Not long ago I saw something attributed to U.S. Supreme Court Justice Clarence Thomas that resonated with me, and it goes something like this: “We 12 should be careful about destroying our institutions simply because they don’t give us what we want when we want it.” I couldn’t agree more. Our three branches of government have separate duties and separate ways of fulfilling them. But we have important common ground. We strive for fair and predictable government, equitable law enforcement, and respectful resolution of disputes. Alaska has had these linchpins of a functional government and democracy for nearly 70 years, and I remain confident it will continue to do so.

The Delegates signed the Alaska Constitution just before my third birthday, and just a couple of miles from my house. I again note the little-known resolution the Delegates directed to Alaska’s children, which I have hanging on a wall outside my office:

We bequeath to you a state that will be glorious in her achievements, a homeland filled with opportunities for living, a land where you can worship and pray, a country where ambitions will be bright and real, an Alaska that will grow with you as you grow. We trust you; you are our future.

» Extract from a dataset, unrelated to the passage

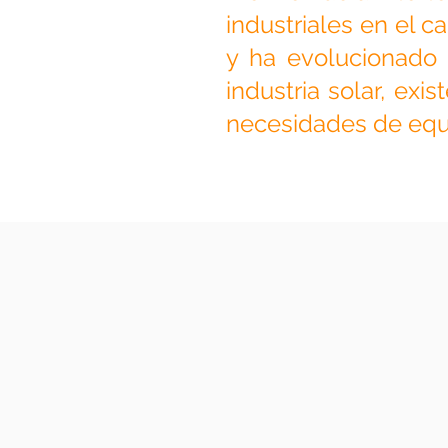
industriales en el 
y ha evolucionado 
industria solar, ex
necesidades de equ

We ask you to take tomorrow and dream; we know that you will see visions we do not see. We are certain that in capturing today for you, you can plan and build. Take our constitution and study it, work with it in your classrooms, understand its meaning and the facts within it. Help others to love and appreciate it. You are Alaska’s children . . . .

I am one of those children, a kid from Fairbanks with the teenage dream of someday helping make important decisions for Alaska. And 15 years ago, I suddenly found myself one of five people heading the judicial branch of Alaska’s government. I have given it everything I have to give, and loved every minute of every day. To all you other children of Alaska out there, young and old, live your dreams and make Alaska an even better place for all of us.

It’s been an honor and privilege to speak to you, and to all Alaskans, on behalf of the nearly 800 Alaska Court System employees around the state. Farewell.